Piekstraat, à Feijenoord, où l’on ne croise aucun être humain.

World Port Center, tour Montevideo, tours Rotterdam et tour New Orleans, vus depuis Katendrecht, où j’ai croisé peu d’êtres humains.

Willemsbrug, vu depuis le Ons Parc, où j’ai rarement croisé des êtres humains.

* Donnez-moi des densités de population et je m’amuse pendant des heures, comme un enfant avec une bassine d’eau et un verre.

Aviaire

À Rotterdam, l’omniprésence de l’eau amène de nombreuses populations aviaires à partager l’espace urbain avec les humains – les humains y sont en l’occurrence très souriants et les oiseaux pas très farouches.

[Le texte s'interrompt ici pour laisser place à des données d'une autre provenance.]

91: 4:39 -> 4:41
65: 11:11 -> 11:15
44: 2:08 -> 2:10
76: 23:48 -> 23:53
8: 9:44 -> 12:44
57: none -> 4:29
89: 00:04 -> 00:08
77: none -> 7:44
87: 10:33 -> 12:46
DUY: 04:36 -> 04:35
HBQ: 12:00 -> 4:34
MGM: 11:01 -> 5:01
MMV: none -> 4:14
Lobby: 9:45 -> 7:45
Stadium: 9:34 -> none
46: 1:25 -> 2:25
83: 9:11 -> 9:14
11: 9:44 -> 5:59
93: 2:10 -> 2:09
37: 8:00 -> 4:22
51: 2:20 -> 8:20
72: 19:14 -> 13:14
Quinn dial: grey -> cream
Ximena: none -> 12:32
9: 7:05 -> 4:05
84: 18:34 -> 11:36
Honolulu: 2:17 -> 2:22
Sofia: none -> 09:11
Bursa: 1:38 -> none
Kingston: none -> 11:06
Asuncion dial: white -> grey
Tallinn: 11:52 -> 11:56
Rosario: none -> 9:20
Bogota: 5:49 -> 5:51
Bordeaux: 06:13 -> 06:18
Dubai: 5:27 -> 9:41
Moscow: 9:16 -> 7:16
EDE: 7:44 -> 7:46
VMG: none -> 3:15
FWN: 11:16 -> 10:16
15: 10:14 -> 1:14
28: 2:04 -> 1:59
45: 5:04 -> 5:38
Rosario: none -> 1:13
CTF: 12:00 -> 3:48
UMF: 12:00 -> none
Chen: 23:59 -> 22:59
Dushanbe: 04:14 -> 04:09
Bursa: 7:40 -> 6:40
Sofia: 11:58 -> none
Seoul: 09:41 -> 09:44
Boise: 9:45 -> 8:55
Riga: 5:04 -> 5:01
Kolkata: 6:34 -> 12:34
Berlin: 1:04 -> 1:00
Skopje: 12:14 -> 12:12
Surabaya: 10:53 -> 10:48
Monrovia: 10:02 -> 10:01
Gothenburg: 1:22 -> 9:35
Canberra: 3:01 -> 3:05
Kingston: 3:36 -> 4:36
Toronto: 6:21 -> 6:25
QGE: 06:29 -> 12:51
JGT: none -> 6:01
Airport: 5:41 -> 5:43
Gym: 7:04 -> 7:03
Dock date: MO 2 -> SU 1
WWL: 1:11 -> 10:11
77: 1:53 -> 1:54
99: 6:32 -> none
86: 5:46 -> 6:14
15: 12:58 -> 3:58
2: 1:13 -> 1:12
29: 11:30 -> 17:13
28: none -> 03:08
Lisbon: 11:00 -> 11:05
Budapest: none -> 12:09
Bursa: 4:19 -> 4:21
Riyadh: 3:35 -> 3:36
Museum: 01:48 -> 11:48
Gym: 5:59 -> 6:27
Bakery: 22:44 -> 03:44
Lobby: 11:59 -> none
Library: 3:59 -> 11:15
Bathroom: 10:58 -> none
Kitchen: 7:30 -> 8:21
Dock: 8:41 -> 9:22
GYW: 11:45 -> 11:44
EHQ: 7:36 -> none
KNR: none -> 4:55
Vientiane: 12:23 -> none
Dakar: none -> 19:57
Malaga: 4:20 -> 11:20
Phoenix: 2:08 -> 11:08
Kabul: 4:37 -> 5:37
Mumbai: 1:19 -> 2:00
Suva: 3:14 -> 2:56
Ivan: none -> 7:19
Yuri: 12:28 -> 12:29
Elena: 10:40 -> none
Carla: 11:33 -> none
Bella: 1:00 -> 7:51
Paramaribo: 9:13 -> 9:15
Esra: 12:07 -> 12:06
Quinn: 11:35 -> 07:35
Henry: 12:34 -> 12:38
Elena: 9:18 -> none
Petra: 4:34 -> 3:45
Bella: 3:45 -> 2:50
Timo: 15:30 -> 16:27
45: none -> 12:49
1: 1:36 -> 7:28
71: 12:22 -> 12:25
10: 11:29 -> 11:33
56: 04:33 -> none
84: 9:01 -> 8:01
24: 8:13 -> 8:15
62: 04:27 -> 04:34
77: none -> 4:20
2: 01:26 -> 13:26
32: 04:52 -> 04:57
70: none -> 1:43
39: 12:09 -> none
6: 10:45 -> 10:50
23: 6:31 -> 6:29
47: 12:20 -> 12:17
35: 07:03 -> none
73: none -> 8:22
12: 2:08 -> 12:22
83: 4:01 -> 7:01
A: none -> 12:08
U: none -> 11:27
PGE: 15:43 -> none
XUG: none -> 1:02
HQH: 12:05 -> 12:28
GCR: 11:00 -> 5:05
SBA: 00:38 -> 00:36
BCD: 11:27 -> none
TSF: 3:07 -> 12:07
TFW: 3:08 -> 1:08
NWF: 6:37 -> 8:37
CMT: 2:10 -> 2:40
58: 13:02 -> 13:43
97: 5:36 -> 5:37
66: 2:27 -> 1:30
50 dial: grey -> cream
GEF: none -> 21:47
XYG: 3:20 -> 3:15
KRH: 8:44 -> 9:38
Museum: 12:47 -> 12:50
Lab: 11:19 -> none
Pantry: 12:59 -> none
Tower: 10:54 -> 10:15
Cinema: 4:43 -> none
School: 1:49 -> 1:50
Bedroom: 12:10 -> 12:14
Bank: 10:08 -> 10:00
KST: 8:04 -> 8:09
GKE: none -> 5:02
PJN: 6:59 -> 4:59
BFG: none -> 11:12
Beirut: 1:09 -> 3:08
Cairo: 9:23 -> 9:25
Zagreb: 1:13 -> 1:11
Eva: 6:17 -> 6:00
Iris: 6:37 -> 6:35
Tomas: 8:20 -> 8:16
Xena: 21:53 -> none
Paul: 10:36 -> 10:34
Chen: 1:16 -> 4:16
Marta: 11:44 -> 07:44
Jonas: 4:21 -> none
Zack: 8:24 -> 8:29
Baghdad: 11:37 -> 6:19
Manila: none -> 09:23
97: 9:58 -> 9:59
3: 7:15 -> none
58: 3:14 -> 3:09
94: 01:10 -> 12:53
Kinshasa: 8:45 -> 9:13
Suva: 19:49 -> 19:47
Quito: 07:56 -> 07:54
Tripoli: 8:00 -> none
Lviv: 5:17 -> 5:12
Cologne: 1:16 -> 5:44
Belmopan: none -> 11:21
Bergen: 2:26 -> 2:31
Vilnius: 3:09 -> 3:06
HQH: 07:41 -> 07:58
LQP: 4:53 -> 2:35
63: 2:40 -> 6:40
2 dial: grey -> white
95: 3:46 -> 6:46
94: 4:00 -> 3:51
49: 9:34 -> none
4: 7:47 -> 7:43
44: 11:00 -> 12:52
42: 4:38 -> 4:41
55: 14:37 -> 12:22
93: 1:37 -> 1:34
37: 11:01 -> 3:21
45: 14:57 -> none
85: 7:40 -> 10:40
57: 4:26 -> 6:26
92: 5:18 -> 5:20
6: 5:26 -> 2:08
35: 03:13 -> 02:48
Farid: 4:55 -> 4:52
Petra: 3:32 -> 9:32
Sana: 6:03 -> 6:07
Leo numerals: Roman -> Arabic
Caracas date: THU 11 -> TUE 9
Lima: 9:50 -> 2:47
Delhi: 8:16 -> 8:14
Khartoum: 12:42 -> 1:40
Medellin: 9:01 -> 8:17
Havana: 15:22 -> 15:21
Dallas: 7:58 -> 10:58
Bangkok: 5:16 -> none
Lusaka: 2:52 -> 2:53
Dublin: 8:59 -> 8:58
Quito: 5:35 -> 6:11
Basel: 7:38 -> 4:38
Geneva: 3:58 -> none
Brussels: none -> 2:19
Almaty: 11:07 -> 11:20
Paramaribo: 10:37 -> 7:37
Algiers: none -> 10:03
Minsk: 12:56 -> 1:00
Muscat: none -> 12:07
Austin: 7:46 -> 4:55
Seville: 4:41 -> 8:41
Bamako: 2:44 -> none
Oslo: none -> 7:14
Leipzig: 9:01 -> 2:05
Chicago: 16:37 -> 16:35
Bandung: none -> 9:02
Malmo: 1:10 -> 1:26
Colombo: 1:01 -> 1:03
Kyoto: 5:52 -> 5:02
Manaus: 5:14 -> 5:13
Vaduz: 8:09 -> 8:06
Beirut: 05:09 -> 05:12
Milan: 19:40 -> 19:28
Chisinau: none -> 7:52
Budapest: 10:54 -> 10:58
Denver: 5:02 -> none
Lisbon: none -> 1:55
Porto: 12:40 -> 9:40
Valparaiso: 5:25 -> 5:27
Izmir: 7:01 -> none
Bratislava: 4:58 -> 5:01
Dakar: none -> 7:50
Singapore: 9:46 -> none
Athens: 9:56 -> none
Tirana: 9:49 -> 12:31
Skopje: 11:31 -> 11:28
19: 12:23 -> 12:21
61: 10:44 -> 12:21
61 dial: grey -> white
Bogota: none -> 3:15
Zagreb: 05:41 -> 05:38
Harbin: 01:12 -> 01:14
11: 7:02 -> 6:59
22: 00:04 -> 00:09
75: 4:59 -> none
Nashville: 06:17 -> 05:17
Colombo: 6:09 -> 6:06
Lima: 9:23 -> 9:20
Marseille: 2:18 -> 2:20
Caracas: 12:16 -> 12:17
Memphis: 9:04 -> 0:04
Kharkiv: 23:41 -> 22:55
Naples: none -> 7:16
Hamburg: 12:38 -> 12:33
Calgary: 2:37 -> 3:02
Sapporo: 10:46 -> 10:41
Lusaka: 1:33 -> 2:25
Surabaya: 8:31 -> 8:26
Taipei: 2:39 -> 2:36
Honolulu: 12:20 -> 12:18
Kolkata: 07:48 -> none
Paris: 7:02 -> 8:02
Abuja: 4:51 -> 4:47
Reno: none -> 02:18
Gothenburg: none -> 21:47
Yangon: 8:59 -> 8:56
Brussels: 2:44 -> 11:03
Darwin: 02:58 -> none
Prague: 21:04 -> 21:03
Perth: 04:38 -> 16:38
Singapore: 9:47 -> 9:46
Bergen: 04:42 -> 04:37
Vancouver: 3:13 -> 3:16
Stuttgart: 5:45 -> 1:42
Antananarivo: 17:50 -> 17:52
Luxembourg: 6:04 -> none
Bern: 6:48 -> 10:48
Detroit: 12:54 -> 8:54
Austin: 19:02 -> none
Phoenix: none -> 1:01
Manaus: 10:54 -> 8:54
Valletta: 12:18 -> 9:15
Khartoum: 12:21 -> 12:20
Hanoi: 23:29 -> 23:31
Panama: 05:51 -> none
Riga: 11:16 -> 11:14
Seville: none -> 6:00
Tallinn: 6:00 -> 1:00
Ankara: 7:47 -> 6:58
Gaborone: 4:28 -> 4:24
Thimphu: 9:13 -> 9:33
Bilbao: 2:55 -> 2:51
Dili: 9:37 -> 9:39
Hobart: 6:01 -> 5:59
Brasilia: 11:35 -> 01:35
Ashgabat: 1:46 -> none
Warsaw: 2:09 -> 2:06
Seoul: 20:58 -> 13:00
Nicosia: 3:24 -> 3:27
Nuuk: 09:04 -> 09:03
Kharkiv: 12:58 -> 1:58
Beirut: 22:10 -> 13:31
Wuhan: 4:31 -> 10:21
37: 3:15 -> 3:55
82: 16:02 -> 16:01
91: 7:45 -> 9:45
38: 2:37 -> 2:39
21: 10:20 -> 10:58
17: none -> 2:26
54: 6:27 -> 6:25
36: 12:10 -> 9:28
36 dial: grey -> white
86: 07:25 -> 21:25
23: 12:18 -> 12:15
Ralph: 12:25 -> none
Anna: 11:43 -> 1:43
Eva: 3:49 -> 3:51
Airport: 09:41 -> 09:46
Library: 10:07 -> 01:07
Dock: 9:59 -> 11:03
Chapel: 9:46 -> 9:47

Ci-dessous, une troupe de canards danseurs particulièrement accueillants : lorsque je suis arrivée à Stootblok, j’ai aperçu cette bande d’amis qui somnolaient entre une barre de type HLM et le quai Binnenhaven, et tous se sont levés pour s’avancer vers moi puis, alors que j’allais les rejoindre, se sont disposés comme vous pouvez le voir sur la photo. Une véritable invitation. Alors j’ai dansé en ligne avec mes amis canards, en tapant dans les mains et lançant des Yeehaw ! Les habitants des alentours ont semblé apprécier cette performance – vous me pardonnerez de ne pas l’avoir filmée pour vous : j’étais pleinement dans l’instant, comprenez-vous.

Je ne prétendrai pas qu’à Rotterdam, l’on danse avec tout ce qui vole. Mais on peut aussi passer un bon moment entre amis autour d’un café.

Ou juste saluer une connaissance qui traverse le port devant le building New Orleans.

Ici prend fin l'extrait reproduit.